ASSIGNMENT: Copy every line from the data below in which the string "your" can be found.

[Items listed in a dataset]
::::

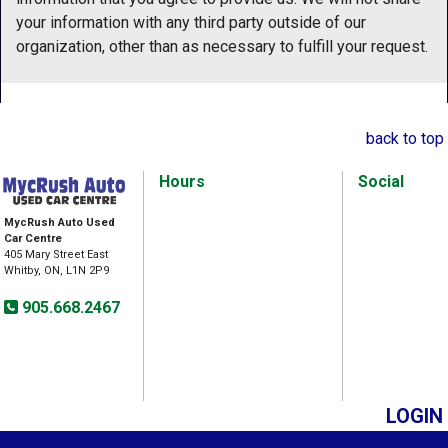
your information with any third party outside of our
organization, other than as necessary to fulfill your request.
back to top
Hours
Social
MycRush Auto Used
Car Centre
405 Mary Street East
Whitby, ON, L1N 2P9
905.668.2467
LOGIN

::::

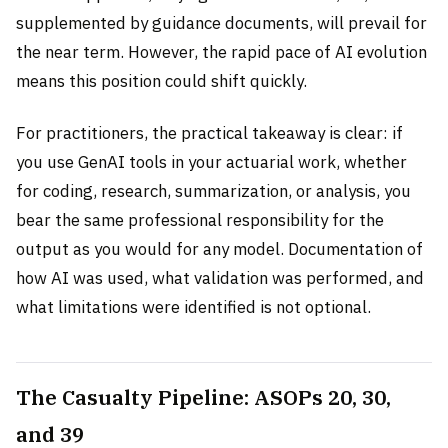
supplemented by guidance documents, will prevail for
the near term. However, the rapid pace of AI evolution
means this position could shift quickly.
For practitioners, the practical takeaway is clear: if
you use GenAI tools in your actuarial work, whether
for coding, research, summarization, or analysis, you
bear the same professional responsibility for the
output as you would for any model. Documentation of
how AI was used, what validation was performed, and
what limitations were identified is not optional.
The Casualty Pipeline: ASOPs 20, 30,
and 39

::::

EXERCISE SOLUTION:
your information with any third party outside of our
organization, other than as necessary to fulfill your request.
you use GenAI tools in your actuarial work, whether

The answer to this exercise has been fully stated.